Reproduce each record below in full, word for word, without images.

** Data listing follows **

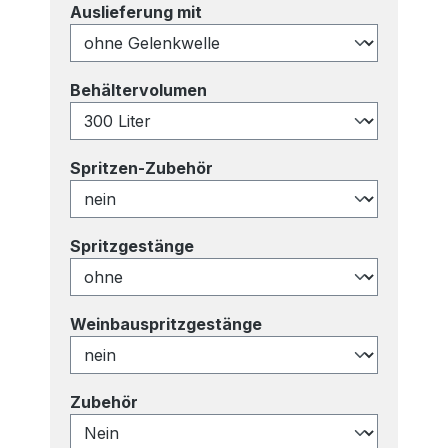
auswählen
Auslieferung mit
auswählen
Behältervolumen
auswählen
Spritzen-Zubehör
auswählen
Spritzgestänge
auswählen
Weinbauspritzgestänge
auswählen
Zubehör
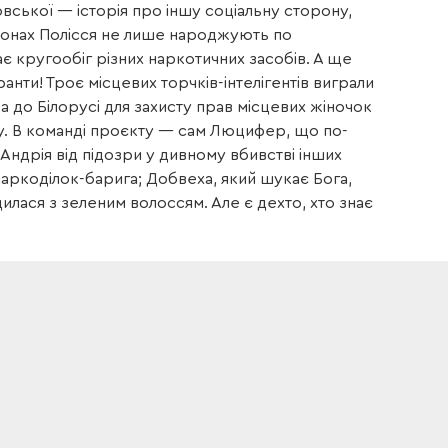
овської — історія про іншу соціальну сторону,
регіонах Полісся не лише народжують по
є кругообіг різних наркотичних засобів. А ще
ранти! Троє місцевих торчків-інтелігентів виграли
ка до Білорусі для захисту прав місцевих жіночок
ну. В команді проєкту — сам Люцифер, що по-
ндрія від підозри у дивному вбивстві інших
аркоділок-барига; Добвеха, який шукає Бога,
илася з зеленим волоссям. Але є дехто, хто знає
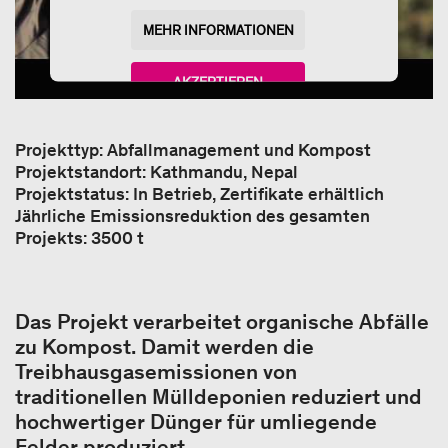
MEHR INFORMATIONEN
AKZEPTIEREN
powered by
Usercentrics Consent Management
Platform
Projekttyp: Abfallmanagement und Kompost
Projektstandort: Kathmandu, Nepal
Projektstatus: In Betrieb, Zertifikate erhältlich
Jährliche Emissionsreduktion des gesamten
Projekts: 3500 t
Das Projekt verarbeitet organische Abfälle
zu Kompost. Damit werden die
Treibhausgasemissionen von
traditionellen Mülldeponien reduziert und
hochwertiger Dünger für umliegende
Felder produziert.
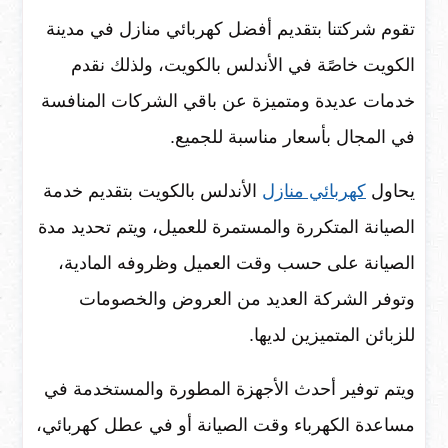
تقوم شركتنا بتقديم أفضل كهربائي منازل في مدينة
الكويت خاصًة في الأندلس بالكويت، ولذلك نقدم
خدمات عديدة ومتميزة عن باقي الشركات المنافسة
في المجال بأسعار مناسبة للجميع.
يحاول
كهربائي منازل
الأندلس بالكويت بتقديم خدمة
الصيانة المتكررة والمستمرة للعميل، ويتم تحديد مدة
الصيانة على حسب وقت العميل وظروفه المادية،
وتوفر الشركة العديد من العروض والخصومات
للزبائن المتميزين لديها.
ويتم توفير أحدث الأجهزة المطورة والمستخدمة في
مساعدة الكهرباء وقت الصيانة أو في عطل كهربائي،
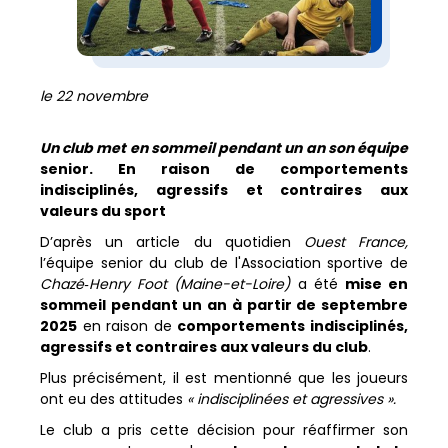
le 22 novembre
Un club met en sommeil pendant un an son équipe
senior. En raison de comportements
indisciplinés, agressifs et contraires aux
valeurs du sport
D’après un article du quotidien
Ouest France,
l’équipe senior du club de l'Association sportive de
Chazé‑Henry Foot (Maine-et-Loire)
a été
mise en
sommeil pendant un an à partir de septembre
2025
en raison de
comportements indisciplinés,
agressifs et contraires aux valeurs du club
.
Plus précisément, il est mentionné que les joueurs
ont eu des attitudes
« indisciplinées et agressives ».
Le club a pris cette décision pour réaffirmer son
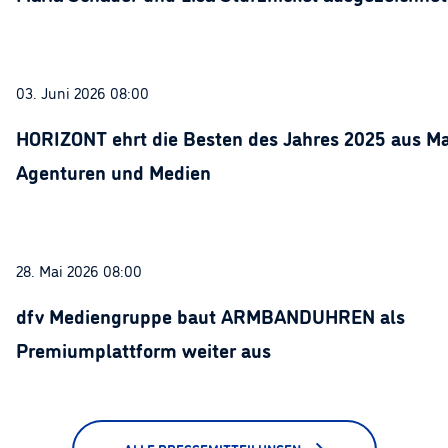
03. Juni 2026 08:00
HORIZONT ehrt die Besten des Jahres 2025 aus Ma
Agenturen und Medien
28. Mai 2026 08:00
dfv Mediengruppe baut ARMBANDUHREN als
Premiumplattform weiter aus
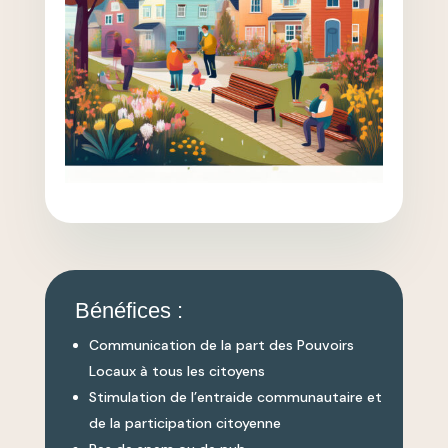
Bénéfices :
Communication de la part des Pouvoirs
Locaux à tous les citoyens
Stimulation de l’entraide communautaire et
de la participation citoyenne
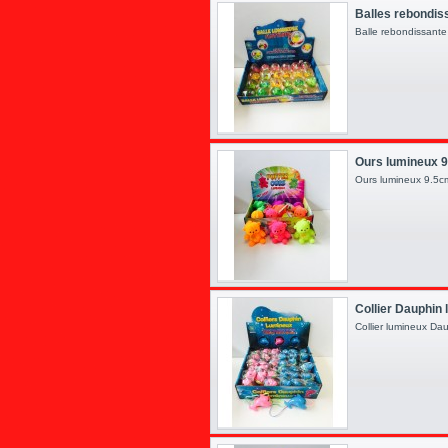
Balles rebondis
Balle rebondissant
Ours lumineux 
Ours lumineux 9.5
Collier Dauphin
Collier lumineux Da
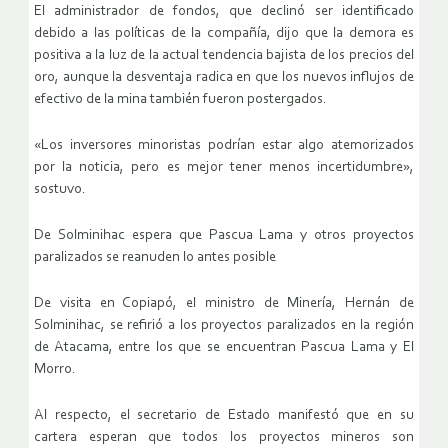
El administrador de fondos, que declinó ser identificado
debido a las políticas de la compañía, dijo que la demora es
positiva a la luz de la actual tendencia bajista de los precios del
oro, aunque la desventaja radica en que los nuevos influjos de
efectivo de la mina también fueron postergados.
«Los inversores minoristas podrían estar algo atemorizados
por la noticia, pero es mejor tener menos incertidumbre»,
sostuvo.
De Solminihac espera que Pascua Lama y otros proyectos
paralizados se reanuden lo antes posible
De visita en Copiapó, el ministro de Minería, Hernán de
Solminihac, se refirió a los proyectos paralizados en la región
de Atacama, entre los que se encuentran Pascua Lama y El
Morro.
Al respecto, el secretario de Estado manifestó que en su
cartera esperan que todos los proyectos mineros son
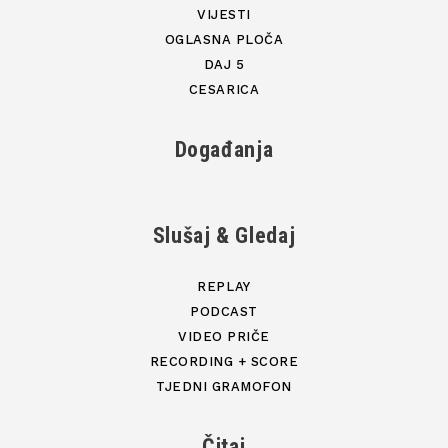
VIJESTI
OGLASNA PLOČA
DAJ 5
CESARICA
Događanja
Slušaj & Gledaj
REPLAY
PODCAST
VIDEO PRIČE
RECORDING + SCORE
TJEDNI GRAMOFON
Čitaj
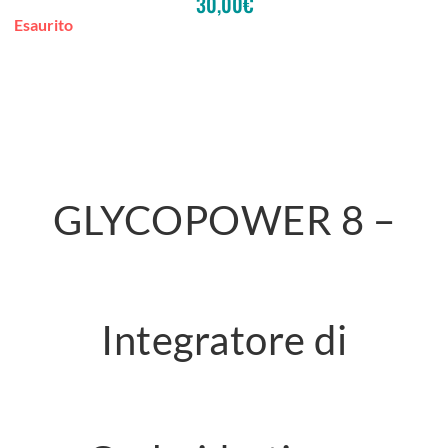
30,00
€
Esaurito
GLYCOPOWER 8 –
Integratore di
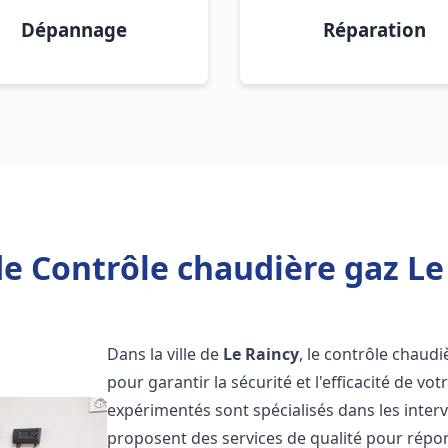
Dépannage
Réparation
e Contrôle chaudière gaz Le
Dans la ville de
Le Raincy
, le contrôle chaud
pour garantir la sécurité et l'efficacité de 
expérimentés sont spécialisés dans les inter
proposent des services de qualité pour répo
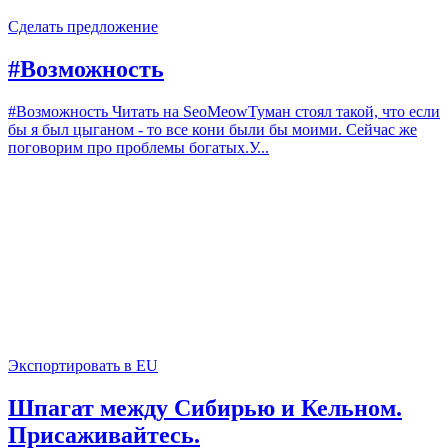
Сделать предложение
#Возможность
#Возможность Читать на SeoMeowТуман стоял такой, что если
бы я был цыганом - то все кони были бы моими. Сейчас же
поговорим про проблемы богатых.У...
Экспортировать в EU
Шпагат между Сибирью и Кельном.
Присаживайтесь.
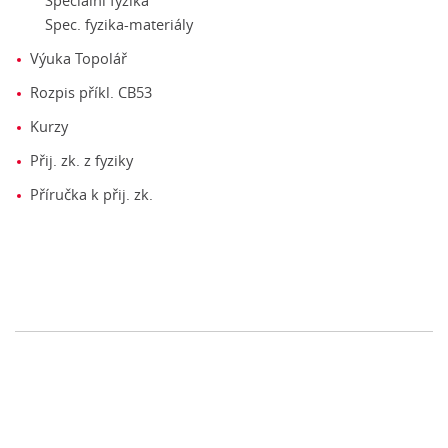
Speciální fyzika
Spec. fyzika-materiály
Výuka Topolář
Rozpis příkl. CB53
Kurzy
Přij. zk. z fyziky
Příručka k přij. zk.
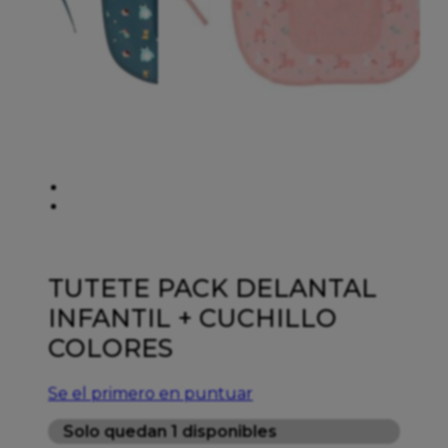
TUTETE PACK DELANTAL
INFANTIL + CUCHILLO
COLORES
Se el primero en puntuar
Solo quedan 1 disponibles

** End of Data listing **

* Reply to the task:
auswählen
Auslieferung mit
auswählen
Behältervolumen
auswählen
Spritzen-Zubehör
auswählen
Spritzgestänge
auswählen
Weinbauspritzgestänge
auswählen
Zubehör
овської — історія про іншу соціальну сторону,
регіонах Полісся не лише народжують по
є кругообіг різних наркотичних засобів. А ще
ранти! Троє місцевих торчків-інтелігентів виграли
ка до Білорусі для захисту прав місцевих жіночок
ну. В команді проєкту — сам Люцифер, що по-
ндрія від підозри у дивному вбивстві інших
аркоділок-барига; Добвеха, який шукає Бога,
илася з зеленим волоссям. Але є дехто, хто знає
MEHR INFORMATIONEN
AKZEPTIEREN
powered by
Usercentrics Consent Management
Platform
Projekttyp: Abfallmanagement und Kompost
Projektstandort: Kathmandu, Nepal
Projektstatus: In Betrieb, Zertifikate erhältlich
Jährliche Emissionsreduktion des gesamten
Projekts: 3500 t
Das Projekt verarbeitet organische Abfälle
zu Kompost. Damit werden die
Treibhausgasemissionen von
traditionellen Mülldeponien reduziert und
hochwertiger Dünger für umliegende
Felder produziert.
تقوم شركتنا بتقديم أفضل كهربائي منازل في مدينة
الكويت خاصًة في الأندلس بالكويت، ولذلك نقدم
خدمات عديدة ومتميزة عن باقي الشركات المنافسة
في المجال بأسعار مناسبة للجميع.
يحاول
كهربائي منازل
الأندلس بالكويت بتقديم خدمة
الصيانة المتكررة والمستمرة للعميل، ويتم تحديد مدة
الصيانة على حسب وقت العميل وظروفه المادية،
وتوفر الشركة العديد من العروض والخصومات
للزبائن المتميزين لديها.
ويتم توفير أحدث الأجهزة المطورة والمستخدمة في
مساعدة الكهرباء وقت الصيانة أو في عطل كهربائي،
le 22 novembre
Un club met en sommeil pendant un an son équipe
senior. En raison de comportements
indisciplinés, agressifs et contraires aux
valeurs du sport
D’après un article du quotidien
Ouest France,
l’équipe senior du club de l'Association sportive de
Chazé‑Henry Foot (Maine-et-Loire)
a été
mise en
sommeil pendant un an à partir de septembre
2025
en raison de
comportements indisciplinés,
agressifs et contraires aux valeurs du club
.
Plus précisément, il est mentionné que les joueurs
ont eu des attitudes
« indisciplinées et agressives ».
Le club a pris cette décision pour réaffirmer son
03. Juni 2026 08:00
HORIZONT ehrt die Besten des Jahres 2025 aus Ma
Agenturen und Medien
28. Mai 2026 08:00
dfv Mediengruppe baut ARMBANDUHREN als
Premiumplattform weiter aus
Bénéfices :
Communication de la part des Pouvoirs
Locaux à tous les citoyens
Stimulation de l’entraide communautaire et
de la participation citoyenne
Balles rebondis
Balle rebondissant
Ours lumineux 
Ours lumineux 9.5
Collier Dauphin
Collier lumineux Da
El administrador de fondos, que declinó ser identificado
debido a las políticas de la compañía, dijo que la demora es
positiva a la luz de la actual tendencia bajista de los precios del
oro, aunque la desventaja radica en que los nuevos influjos de
efectivo de la mina también fueron postergados.
«Los inversores minoristas podrían estar algo atemorizados
por la noticia, pero es mejor tener menos incertidumbre»,
sostuvo.
De Solminihac espera que Pascua Lama y otros proyectos
paralizados se reanuden lo antes posible
De visita en Copiapó, el ministro de Minería, Hernán de
Solminihac, se refirió a los proyectos paralizados en la región
de Atacama, entre los que se encuentran Pascua Lama y El
Morro.
Al respecto, el secretario de Estado manifestó que en su
cartera esperan que todos los proyectos mineros son
VIJESTI
OGLASNA PLOČA
DAJ 5
CESARICA
Događanja
Slušaj & Gledaj
REPLAY
PODCAST
VIDEO PRIČE
RECORDING + SCORE
TJEDNI GRAMOFON
Čitaj
30,00
€
Esaurito
GLYCOPOWER 8 –
Integratore di
Dépannage
Réparation
e Contrôle chaudière gaz Le
Dans la ville de
Le Raincy
, le contrôle chaud
pour garantir la sécurité et l'efficacité de 
expérimentés sont spécialisés dans les inter
proposent des services de qualité pour répo
Сделать предложение
#Возможность
#Возможность Читать на SeoMeowТуман стоял такой, что если
бы я был цыганом - то все кони были бы моими. Сейчас же
поговорим про проблемы богатых.У...
Экспортировать в EU
Шпагат между Сибирью и Кельном.
Присаживайтесь.
Speciální fyzika
Spec. fyzika-materiály
Výuka Topolář
Rozpis příkl. CB53
Kurzy
Přij. zk. z fyziky
Příručka k přij. zk.
TUTETE PACK DELANTAL
INFANTIL + CUCHILLO
COLORES
Se el primero en puntuar
Solo quedan 1 disponibles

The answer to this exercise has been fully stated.